No Compromise! Improved Sensitivity for Negatively-Ionizing Substances

This application brief demonstrates to assess the impact of alternate mobile phases on the sensitivity for a series of negatively ionizing substances.

Benefits

Altered mobile phases provide improved sensitivity when using the Waters Forensic Toxicology Screening Application Solution with UNIFI in negative ionization mode.

In 2014, Waters released the first version of the Forensic Toxicology Screening Application Solution with UNIFI,¹ which comprised acquisition of MS^E data using a time-of-flight mass spectrometer operated in electrospray positive ionization mode (ESI+). Data were subsequently compared with a comprehensive library containing more than 1,000 toxicologically-relevant substances.^2,3

Since this time, on-going efforts have been underway to further improve the forensic solution by continuing to expand the library content, to include novel psychoactive substances and their metabolites, but also to include substances that may preferentially ionize in negative mode (ESI-), such as the barbiturates, cannabinoids, diuretics, and the non-steroidal anti-inflammatory drugs (NSAIDs).^4,5 For convenience, some screening approaches employ the same chromatographic conditions for both positive and negative ionization modes however, the impact of this approach should be evaluated, particularly with regards to the effect on sensitivity.

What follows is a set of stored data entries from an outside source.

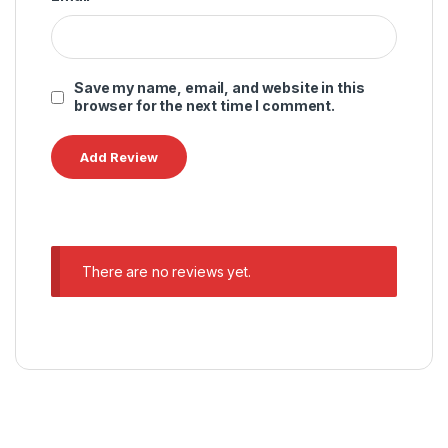
Save my name, email, and website in this
browser for the next time I comment.
There are no reviews yet.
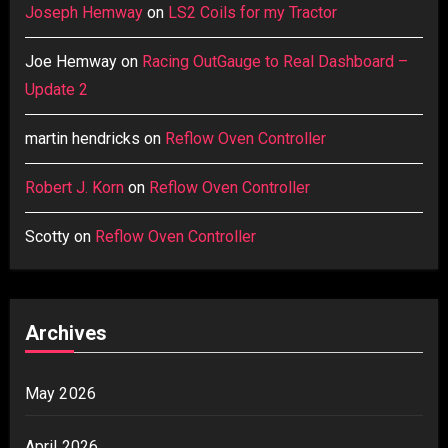
Joseph Hemway
on
LS2 Coils for my Tractor
Joe Hemway
on
Racing OutGauge to Real Dashboard –
Update 2
martin hendricks
on
Reflow Oven Controller
Robert J. Korn
on
Reflow Oven Controller
Scotty
on
Reflow Oven Controller
Archives
May 2026
April 2026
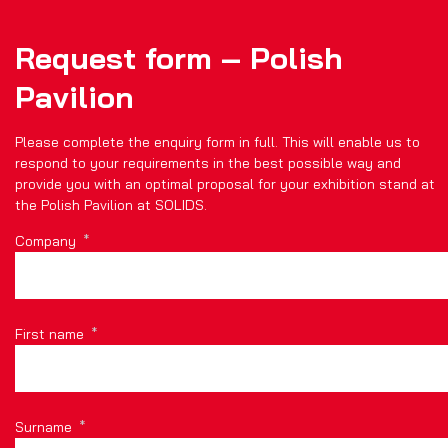
Request form – Polish
Pavilion
Please complete the enquiry form in full. This will enable us to
respond to your requirements in the best possible way and
provide you with an optimal proposal for your exhibition stand at
the Polish Pavilion at SOLIDS.
Company
First name
Surname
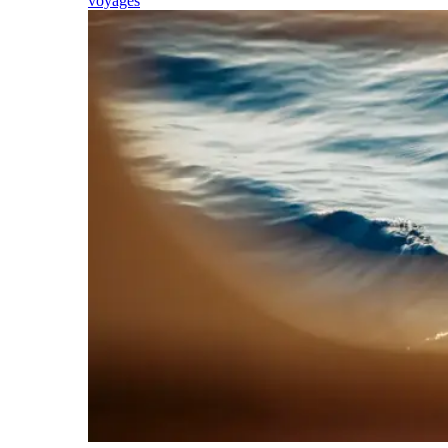
voyages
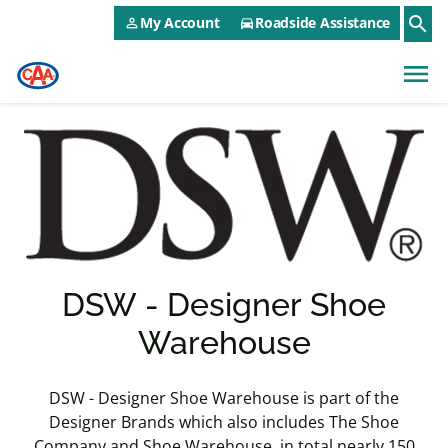
CAA NEO Utility Menu
Skip to main content
search
My Account
Roadside Assistance
person_outline
directions_car
menu
DSW - Designer Shoe
Warehouse
DSW - Designer Shoe Warehouse is part of the
Designer Brands which also includes The Shoe
Company and Shoe Warehouse, in total nearly 150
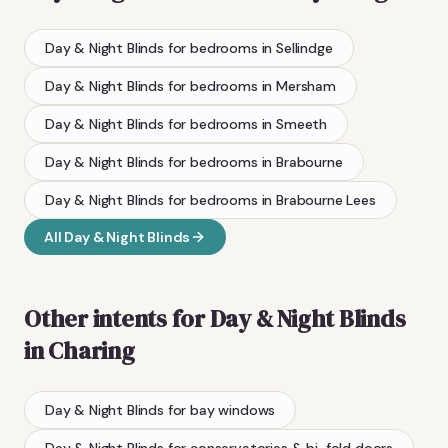
Day & Night Blinds
for bedrooms
in
Sellindge
Day & Night Blinds
for bedrooms
in
Mersham
Day & Night Blinds
for bedrooms
in
Smeeth
Day & Night Blinds
for bedrooms
in
Brabourne
Day & Night Blinds
for bedrooms
in
Brabourne Lees
All
Day & Night Blinds
Other intents for
Day & Night Blinds
in
Charing
Day & Night Blinds
for bay windows
Day & Night Blinds
for conservatories & bi-fold doors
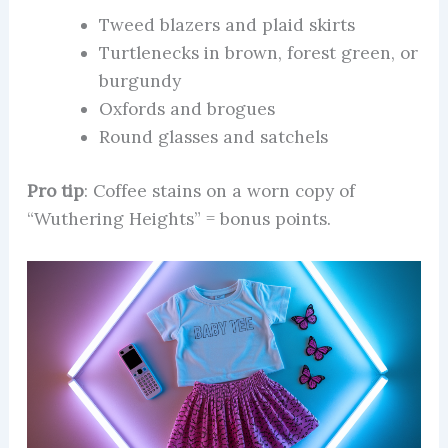
Tweed blazers and plaid skirts
Turtlenecks in brown, forest green, or
burgundy
Oxfords and brogues
Round glasses and satchels
Pro tip
: Coffee stains on a worn copy of
“Wuthering Heights” = bonus points.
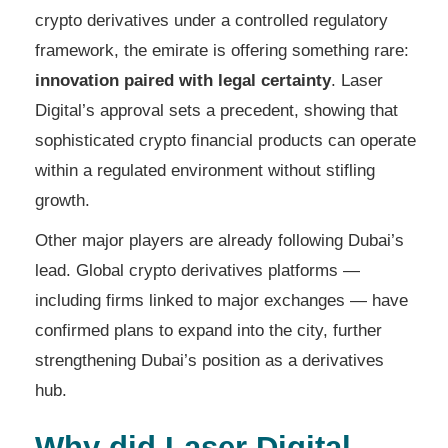
crypto derivatives under a controlled regulatory
framework, the emirate is offering something rare:
innovation paired with legal certainty
. Laser
Digital’s approval sets a precedent, showing that
sophisticated crypto financial products can operate
within a regulated environment without stifling
growth.
Other major players are already following Dubai’s
lead. Global crypto derivatives platforms —
including firms linked to major exchanges — have
confirmed plans to expand into the city, further
strengthening Dubai’s position as a derivatives
hub.
Why did Laser Digital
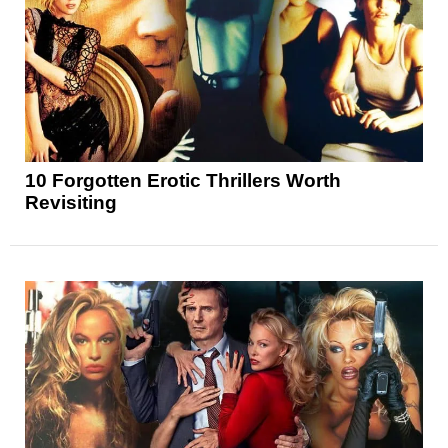
10 Forgotten Erotic Thrillers Worth
Revisiting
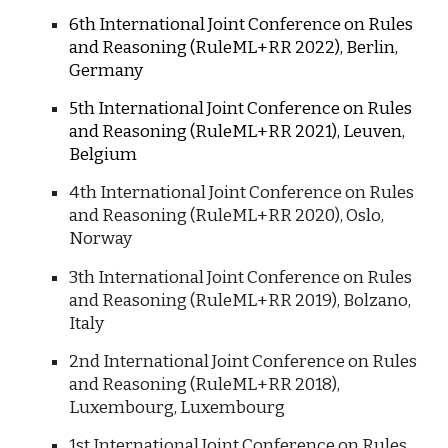
6th International Joint Conference on Rules
and Reasoning (RuleML+RR 2022), Berlin,
Germany
5th International Joint Conference on Rules
and Reasoning (RuleML+RR 2021), Leuven,
Belgium
4th International Joint Conference on Rules
and Reasoning (RuleML+RR 2020), Oslo,
Norway
3
th International Joint Conference on Rules
and Reasoning (RuleML+RR 20
19
), Bolzano,
Italy
2nd
International Joint Conference on Rules
and Reasoning (RuleML+RR 20
18
),
Luxembourg, Luxembourg
1st
International Joint Conference on Rules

Consequently, the aim of this study was to compare the sensitivity obtained for a series of negatively-ionizing substances when analyzed using the mobile phases that are usually employed in ES+ mode (Method 1), with some alternative chromatographic conditions, that are based on a previously-reported method for barbiturates (Method 2).⁶

Sample preparation

Individual standards were prepared at 1 mg/mL in methanol, then diluted in 10% acetonitrile in water for injection. The final concentrations ranged from 20 ng/mL to 2,500 ng/mL.

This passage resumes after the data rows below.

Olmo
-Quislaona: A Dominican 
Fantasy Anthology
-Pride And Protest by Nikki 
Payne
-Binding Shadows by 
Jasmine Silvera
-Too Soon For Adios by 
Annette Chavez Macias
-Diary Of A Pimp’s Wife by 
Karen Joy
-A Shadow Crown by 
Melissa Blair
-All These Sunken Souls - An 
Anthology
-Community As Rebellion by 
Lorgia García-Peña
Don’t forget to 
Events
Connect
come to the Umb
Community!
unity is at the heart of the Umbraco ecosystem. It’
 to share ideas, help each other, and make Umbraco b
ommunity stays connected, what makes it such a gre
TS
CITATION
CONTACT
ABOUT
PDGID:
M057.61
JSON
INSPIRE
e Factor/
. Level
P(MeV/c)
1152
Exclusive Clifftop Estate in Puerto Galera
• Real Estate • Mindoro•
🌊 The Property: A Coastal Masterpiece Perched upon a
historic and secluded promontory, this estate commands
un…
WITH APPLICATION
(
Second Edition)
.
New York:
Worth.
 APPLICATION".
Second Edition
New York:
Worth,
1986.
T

Sixty-two compounds, including barbiturates, cannabinoids, diuretics, NSAIDs, and steroids, were analyzed in triplicate. The retention times for a selection of the compounds, under both sets of mobile phases evaluated, are listed in Table 1, together with the observed increase in 3-dimensional (3D) peak response and signal-to-noise ratio, with the alternative mobile phases.

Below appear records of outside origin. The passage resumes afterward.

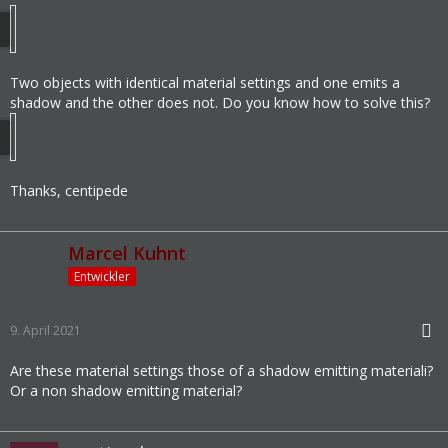
Two objects with identical material settings and one emits a
shadow and the other does not. Do you know how to solve this?
Thanks, centipede
Marcel Kuhnt
Entwickler
9. April 2021
Are these material settings those of a shadow emitting materiali?
Or a non shadow emitting material?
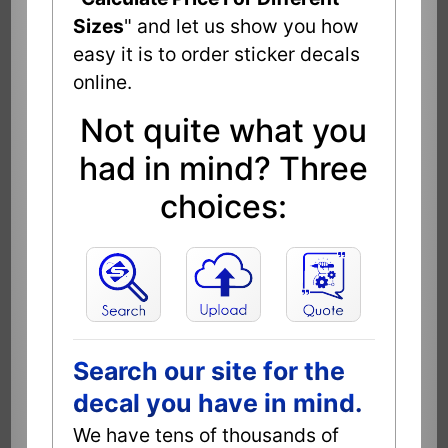
Sizes
" and let us show you how
easy it is to order sticker decals
online.
Not quite what you
had in mind? Three
choices:
Search our site for the
decal you have in mind.
We have tens of thousands of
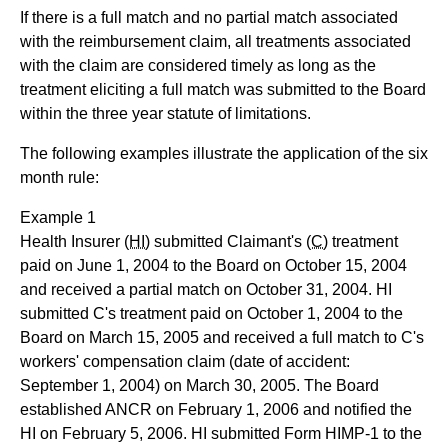
If there is a full match and no partial match associated
with the reimbursement claim, all treatments associated
with the claim are considered timely as long as the
treatment eliciting a full match was submitted to the Board
within the three year statute of limitations.
The following examples illustrate the application of the six
month rule:
Example 1
Health Insurer
(HI)
submitted Claimant's
(C)
treatment
paid on June 1, 2004 to the Board on October 15, 2004
and received a partial match on October 31, 2004. HI
submitted C's treatment paid on October 1, 2004 to the
Board on March 15, 2005 and received a full match to C's
workers' compensation claim (date of accident:
September 1, 2004) on March 30, 2005. The Board
established ANCR on February 1, 2006 and notified the
HI on February 5, 2006. HI submitted Form HIMP-1 to the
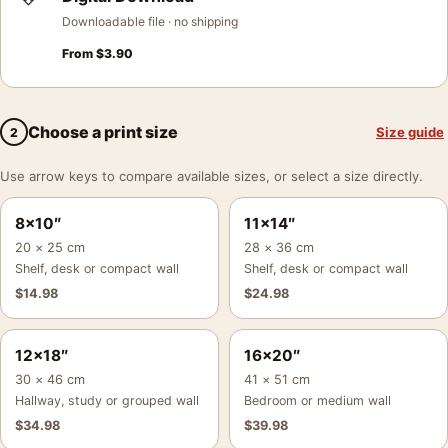
Downloadable file · no shipping
From
$
3.90
Choose a print size
Size guide
2
Use arrow keys to compare available sizes, or select a size directly.
8×10″
11×14″
20 × 25 cm
28 × 36 cm
Shelf, desk or compact wall
Shelf, desk or compact wall
$
14.98
$
24.98
12×18″
16×20″
30 × 46 cm
41 × 51 cm
Hallway, study or grouped wall
Bedroom or medium wall
$
34.98
$
39.98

Sixty of the sixty-two compounds evaluated showed an increase in 3D peak response when using the alternate mobile phases, with 75% of the compounds tested showing a greater than two-fold increase, and only two compounds showing a reduced 3D peak response. The greatest increase in 3D response was for THC, which is illustrated in Figure 1, and showed an increase of more than 50-fold alongside a dramatic increase in signal-to-noise ratio.

A small number of compounds were only identified, at the concentrations investigated, when using the altered mobile phases. The signal-to-noise ratio comparison between the two methods, for a selection of compounds, is highlighted in Table 1, and complements the increase in 3D response. Only small differences in retention time were observed when switching between the two mobile phases.

While it is certainly possible to use the same mobile phases for screening analysis in both positive and negative mode, this simple study clearly demonstrates that these compromises in chromatographic conditions can influence analytical performance and sensitivity, and in some cases, this can be significant. In a toxicological screening this can yield false negative results, particularly for the cannabinoids which are the most-commonly encountered illicit drug substances. For this reason the expanded Waters Forensic Toxicology Screening Application Solution with UNIFI includes a fully-optimized chromatographic method for more efficient, more accurate toxicological screening of negatively-ionizing substances.

1. Forensic Toxicology Screening Application Solution with UNIFI. Waters Brochure (P/N 720004830EN).
2. Wood M. The Utility of MS^E for Toxicological Screening. Waters Tech Brief 2014 (P/N 720005198EN).
3. Roberts M and Wood M. Analysis of Beta-Blockers using UPLC with Accurate Mass Screening. Waters Application Note 2014 (P/N 720005188EN).
4. Lee R and Wood M. Using the Waters Forensic Toxicology Screening Application Solution with UNIFI to determine diuretics in urine. Waters Application Note 2015 (P/N 720005391EN).
5. Lee R and Wood M. Screening for Cannabinoids using the Waters Forensic Toxicology Application Solution with UNIFI. Waters Application Note 2015 (P/N 720005413EN).
6. Lee R, et al. Quantitative Analysis of Barbiturates in Urine Using UPLC/MS/MS. Waters Application Note 2014 (P/N 720004466EN).